Friday, December 26, 2008

Coding War Story - Sometimes You Just Have to be Facing the Right Direction

Sometimes seeing something flicker out of the corner of your eye turns out to be the key to tracking down a bug.

One Monday morning I came in and saw that one of the processes in the missile command & control (C2) system our team was developing had crashed, throwing up an exception traceback. This system ran across several rack-mounted workstations when it was deployed. However, it also functioned just fine on a single workstation, which simplified the development tasks for the developers. It was not uncommon for me to leave it running on my workstation overnight or over the weekend so that I could just pick up again when I came in the next morning. Since the system had been idle for hours, and had been fine when I left for the weekend it was a little puzzling that it would spontaneously crash like that.
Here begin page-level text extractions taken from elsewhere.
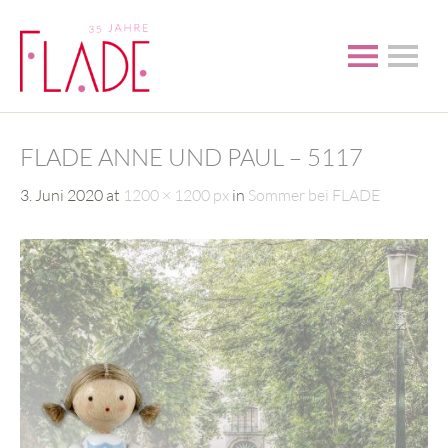
FLADE ANNE UND PAUL – 5117
3. Juni 2020
at
1200 × 1200 px
in
Sommer bei FLADE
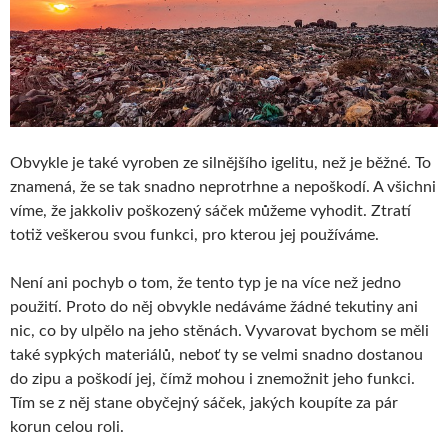
Obvykle je také vyroben ze silnějšího igelitu, než je běžné. To
znamená, že se tak snadno neprotrhne a nepoškodí. A všichni
víme, že jakkoliv poškozený sáček můžeme vyhodit. Ztratí
totiž veškerou svou funkci, pro kterou jej používáme.
Není ani pochyb o tom, že tento typ je na více než jedno
použití. Proto do něj obvykle nedáváme žádné tekutiny ani
nic, co by ulpělo na jeho stěnách. Vyvarovat bychom se měli
také sypkých materiálů, neboť ty se velmi snadno dostanou
do zipu a poškodí jej, čímž mohou i znemožnit jeho funkci.
Tím se z něj stane obyčejný sáček, jakých koupíte za pár
korun celou roli.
The first thing that pops into mind is some kind of memory exhaustion, but when I looked at the state of the system, and where the traceback showed the crash occurring, it didn't look to be memory, nor was there any other readily apparent cause.

When this system was idling, it was pretty much literally idling. I'll get into some of the details in a bit, but basically in the idle state all the threads are suspended waiting to be notified of there being something to do. And since there was no command and control activity going on on my workstation over the weekend, everything should have just stayed quietly suspended.

And the other odd thing was what the traceback indicated. A subprogram had been invoked that went and retrieved some data for processing, and since there was no data for processing--the system was idle and had been for hours--it started trying to process garbage and just crashed out. And the weird thing was that there was no rational explanation for why that subprogram chain got invoked. It was called only when a specific message had come in, and there was no record in the logs of that having occurred, nor was there any reason to transmit that message when the system was idle.

This is not what we were working on, but it kinda looks like itI tasked one of the developer to go off and see what he could track down, and some time later he came back, just as puzzled as I was about the cause.

So we let it go for the time being, and other than letting the system run overnight (and the problem didn't repeat), chalked it up at the time as just one of those intermittent bugs that would hopefully manifest itself more helpfully later.

Time goes by, and more development happens.

One of the other developers comes to me and asks for help in finding out why the system crashed on their desktop workstation. It had been simply idling and they could find no clear reason why a particular sequence of subprograms calls had been made that led to the exception being raised that crashed it out.

This was familiar, but again we could find no reason for the idle system to crash out like this.

More weeks go by.

This system did a lot of detailed logging of what it was doing, so a common practice amongst the developers was to "tail -f" one or more of its logs while the system was running so as to get some immediate feedback about what was going on under the hood as the developer checked out their changes.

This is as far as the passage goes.